**Problem requirements:** From the records below, determine the number of lines containing "Betreiber". Output that number alone.

**Dataset excerpts:**
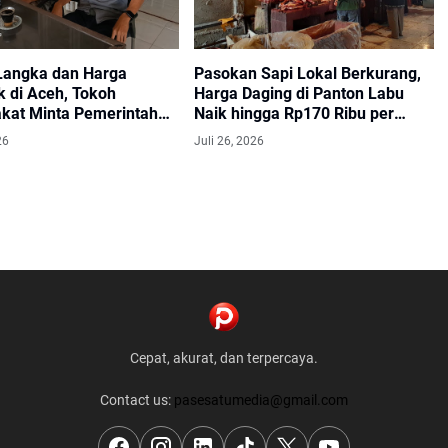
angka dan Harga
Pasokan Sapi Lokal Berkurang,
k di Aceh, Tokoh
Harga Daging di Panton Labu
kat Minta Pemerintah
Naik hingga Rp170 Ribu per
Bertindak
Kilogram
26
Juli 26, 2026
Cepat, akurat, dan terpercaya.
Contact us:
pasesatumedia@gmail.com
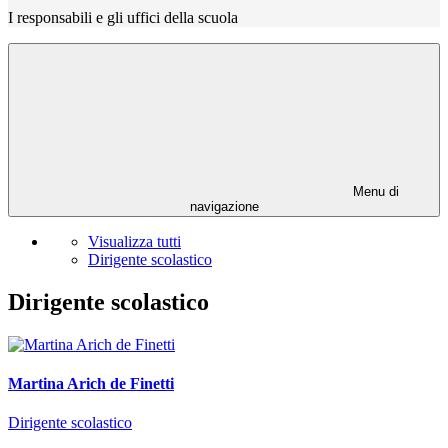
I responsabili e gli uffici della scuola
Menu di
navigazione
Visualizza tutti
Dirigente scolastico
Dirigente scolastico
Martina Arich de Finetti
Dirigente scolastico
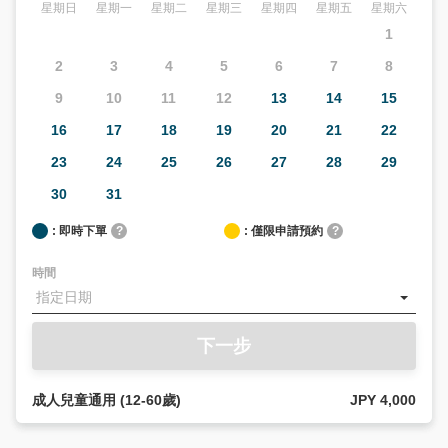
星期日
星期一
星期二
星期三
星期四
星期五
星期六
1
2
3
4
5
6
7
8
9
10
11
12
13
14
15
16
17
18
19
20
21
22
23
24
25
26
27
28
29
30
31
: 即時下單
?
: 僅限申請預約
?
時間
下一步
成人兒童通用 (12-60歲)
JPY 4,000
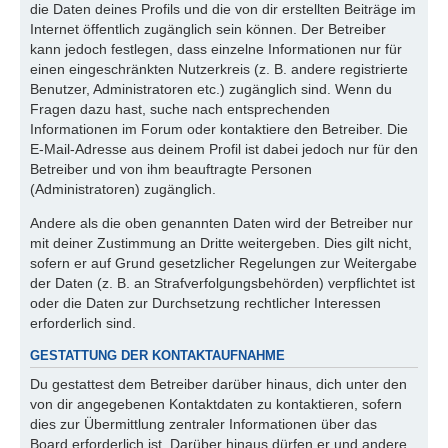
die Daten deines Profils und die von dir erstellten Beiträge im
Internet öffentlich zugänglich sein können. Der Betreiber
kann jedoch festlegen, dass einzelne Informationen nur für
einen eingeschränkten Nutzerkreis (z. B. andere registrierte
Benutzer, Administratoren etc.) zugänglich sind. Wenn du
Fragen dazu hast, suche nach entsprechenden
Informationen im Forum oder kontaktiere den Betreiber. Die
E-Mail-Adresse aus deinem Profil ist dabei jedoch nur für den
Betreiber und von ihm beauftragte Personen
(Administratoren) zugänglich.
Andere als die oben genannten Daten wird der Betreiber nur
mit deiner Zustimmung an Dritte weitergeben. Dies gilt nicht,
sofern er auf Grund gesetzlicher Regelungen zur Weitergabe
der Daten (z. B. an Strafverfolgungsbehörden) verpflichtet ist
oder die Daten zur Durchsetzung rechtlicher Interessen
erforderlich sind.
GESTATTUNG DER KONTAKTAUFNAHME
Du gestattest dem Betreiber darüber hinaus, dich unter den
von dir angegebenen Kontaktdaten zu kontaktieren, sofern
dies zur Übermittlung zentraler Informationen über das
Board erforderlich ist. Darüber hinaus dürfen er und andere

**Task answer:** 5